Hacker News new | ask | show | jobs
by rodw 1655 days ago
Can you expand on what you mean by "song recommendations" in this context? Do you mean recommendations like "if you like X you might also like Y"?

Assuming the answer is "yes", I'm not sure if I follow the leap from "non-negative matrix factorization as a bank of note templates (from their spectrograms)" to "song recommendations".

Very loosely speaking my (not wholly uninformed) interpretation of the "note templates" bit is sorta analogous to DFFT analysis with frequency bins centered around the "regular" notes of the chromatic scale - i.e., the cells of the matrix represent signal strength for the frequencies that correspond to conventional western notes (e.g. integer-valued midi note numbers) or (in aggregated form) octave-independent pitch-classes rather than arbitrary frequencies (that might fall between two conventional notes). It's a very useful representation of the component frequencies that appear in conventional music but at the end of the day it's more or less "here are the notes (or pitch classes) active for this given beat".
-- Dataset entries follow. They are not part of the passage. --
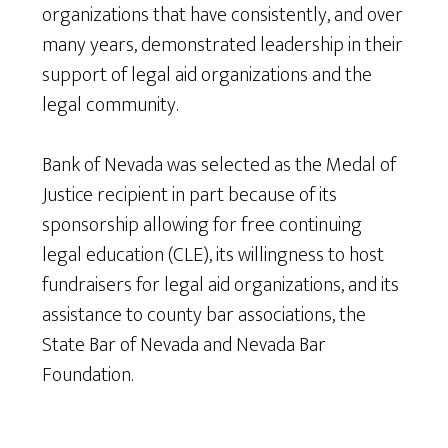
organizations that have consistently, and over
many years, demonstrated leadership in their
support of legal aid organizations and the
legal community.
Bank of Nevada was selected as the Medal of
Justice recipient in part because of its
sponsorship allowing for free continuing
legal education (CLE), its willingness to host
fundraisers for legal aid organizations, and its
assistance to county bar associations, the
State Bar of Nevada and Nevada Bar
Foundation.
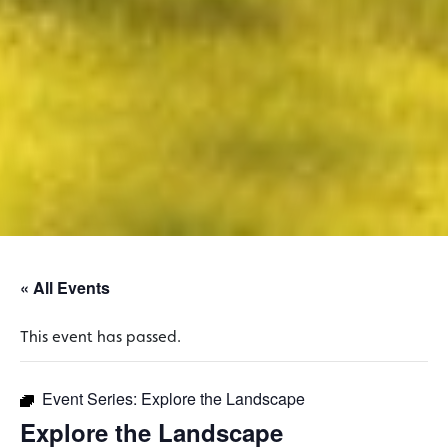
« All Events
This event has passed.
Event Series:
Explore the Landscape
Explore the Landscape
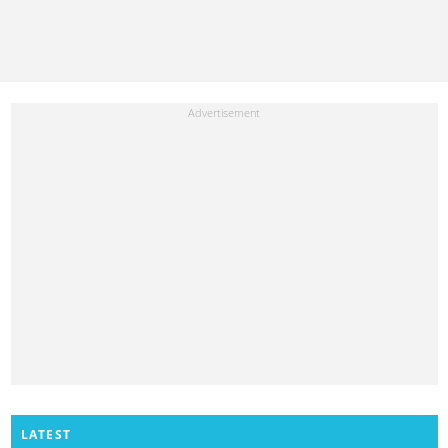
LATEST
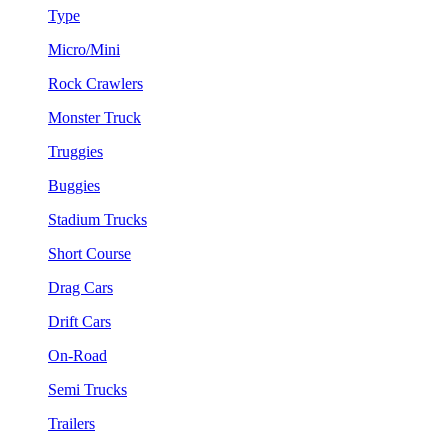
Type
Micro/Mini
Rock Crawlers
Monster Truck
Truggies
Buggies
Stadium Trucks
Short Course
Drag Cars
Drift Cars
On-Road
Semi Trucks
Trailers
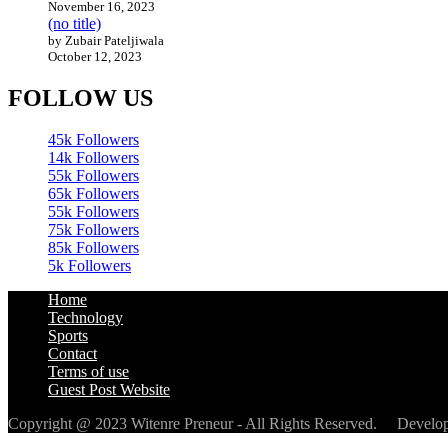
November 16, 2023
(no title)
by Zubair Pateljiwala
October 12, 2023
FOLLOW US
45k
Followers
14k
Followers
55k
Followers
65k
Followers
55k
Followers
75k
Followers
85k
Followers
5k
Followers
Home
Technology
Sports
Contact
Terms of use
Guest Post Website
Copyright @ 2023 Witenre Preneur - All Rights Reserved. Devel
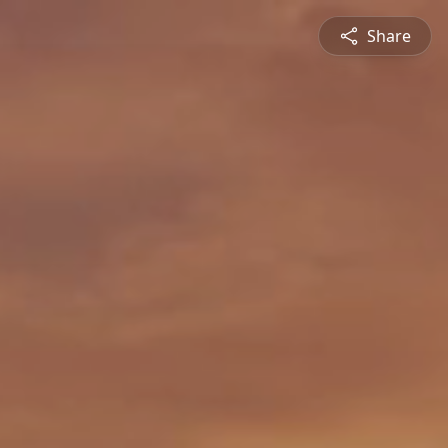
Share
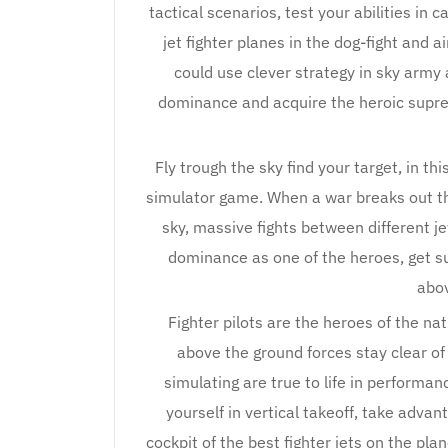
tactical scenarios, test your abilities in
jet fighter planes in the dog-fight and
could use clever strategy in sky arm
dominance and acquire the heroic supre
Fly trough the sky find your target, in this
simulator game. When a war breaks out the
sky, massive fights between different je
dominance as one of the heroes, get s
abov
Fighter pilots are the heroes of the na
above the ground forces stay clear of 
simulating are true to life in performan
yourself in vertical takeoff, take advan
cockpit of the best fighter jets on the plan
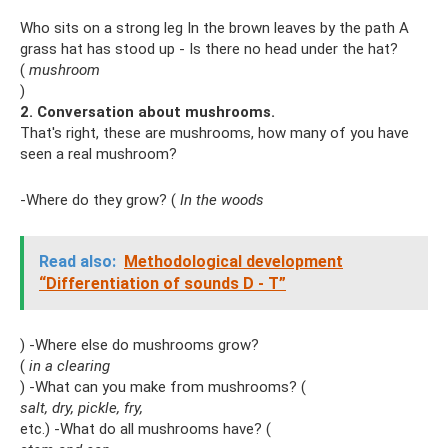
Who sits on a strong leg In the brown leaves by the path A
grass hat has stood up - Is there no head under the hat?
(
mushroom
)
2. Conversation about mushrooms.
That's right, these are mushrooms, how many of you have
seen a real mushroom?
-Where do they grow? (
In the woods
Read also:
Methodological development
“Differentiation of sounds D - T”
) -Where else do mushrooms grow?
(
in a clearing
) -What can you make from mushrooms? (
salt, dry, pickle, fry,
etc.) -What do all mushrooms have? (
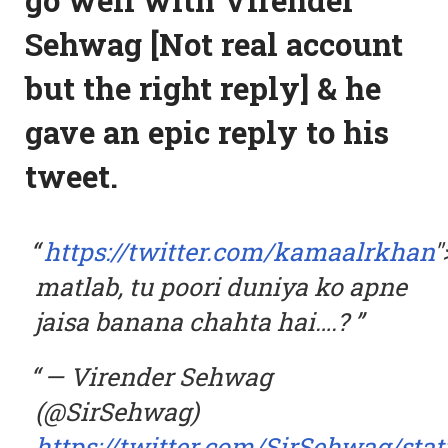
Sehwag [Not real account
but the right reply] & he
gave an epic reply to his
tweet.
https://twitter.com/kamaalrkhan
"
matlab, tu poori duniya ko apne
jaisa banana chahta hai….?
— Virender Sehwag
(@SirSehwag)
https://twitter.com/SirSehwag/sta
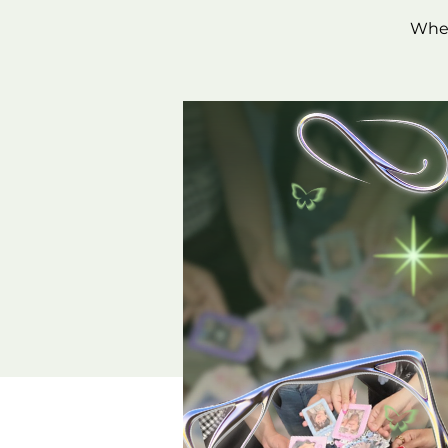
Wheth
That is, I can imagine the role this information - essentially the musical score itself, or at least the pitch-specific dimension of that score - could play in a song-recommendation engine, but I'm curious how/why that specific spectrogram-template-based representation is significant.

Are you suggesting that that specific representation could be applied to song recommendations in a way that similar polyphonic-pitch-per-beat information derived from some other algorithm (FFT analysis for a hypothetical example) could not?

Or maybe I've misinterpreted your comment entirely?

1 comments

More likely, they mean using non-negative matrix factorization but with a bank of feature vectors instead of note templates. NNMF can be used in a wide variety of domains because it essentially encodes the problem of "this thing is a bit like this thing, a bit like this thing, and a bit like this other thing".

If instead of numbers representing intensity at different frequencies (as in the spectrograms), the numbers in each vector of the template bank represent other features (such as listener overlap with other artists/songs, or genre representation across multiple continuous "color" axes) then you can recommend music to a listener based on the similarity to songs in their library to those in the template bank.

Ack'd. That makes more sense. I guess I took the comment too literally.